Influenza Vaccine

A recent study showed that influenza vaccine reduces stroke and heart failure-related complications in adult diabetic patients, a high-risk group for influenza-related complications. This study further justifies the strong recommendation for influenza vaccination in older adults with chronic illnesses.


There is a lack of good clinical studies that measure the effectiveness of influenza vaccination in type 2 diabetic patients. At the same time, there is a concern of a weakened immune response in diabetic patients thereby questioning the efficacy of vaccination. To address this gap, Vamos et al. conducted a retrospective study on 124,503 diabetic adult patients using the data from the Clinical Practice Research Data Link in England from Sep 2003 to Aug 2010. They primarily investigated the effect of influenza vaccination on hospital admissions related to myocardial infarction (MI), stroke and heart failure. They also evaluated the vaccine’s effect on pneumonia or influenza and death related to any cause among this patient population.
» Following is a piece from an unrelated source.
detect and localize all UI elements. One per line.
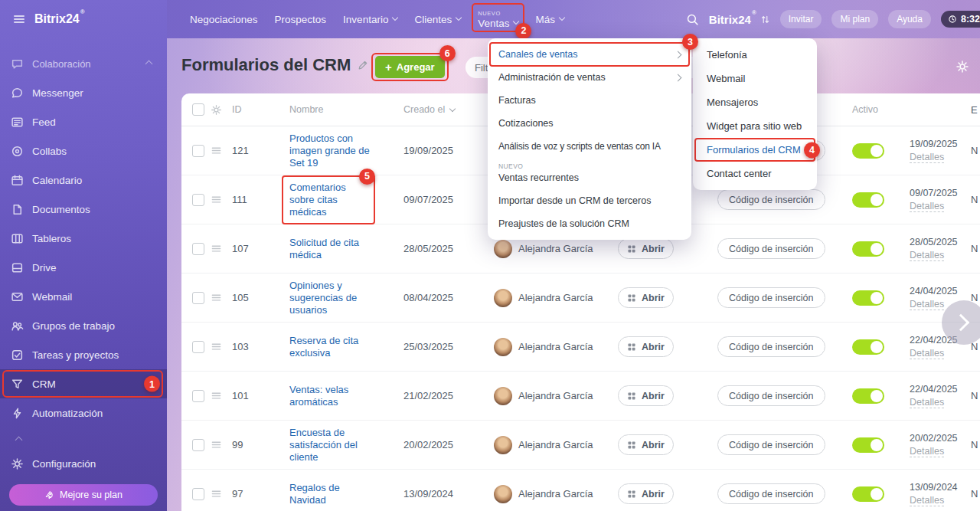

Each year was further subcategorized into 4 time periods: pre-influenza, influenza, post-influenza, and summer, with influenza season being defined as the duration during which the weekly consultation rates for influenza-like illnesses exceeded 30 per 100,000 population. A patient was considered vaccinated after 14 days of receiving the vaccine, and follow-up time was classified into vaccinated and unvaccinated person–time periods. For each cohort year, they identified adult (≥18 yrs) patients with type 2 diabetes and extracted data regarding their vaccination status and covariate data such as age, sex, smoking status, body mass index, laboratory tests (cholesterol and glycated hemoglobin[HbA1c ]), blood pressure and number of hospital admissions during the preceding 12 months. They also recorded the presence of comorbid conditions and medications. Using appropriate statistical tools, they compared the baseline data of vaccinated and non-vaccinated patients and further analyzed the data after correction for covariates. Furthermore, they compared the data between vaccinated and non-vaccinated patients in the summer and adjusted for residual confounding if there was a difference, since no benefit was expected in the summertime due to minimal influenza activity. They also weighed in whether the vaccine targeted the circulating strains for each cohort year.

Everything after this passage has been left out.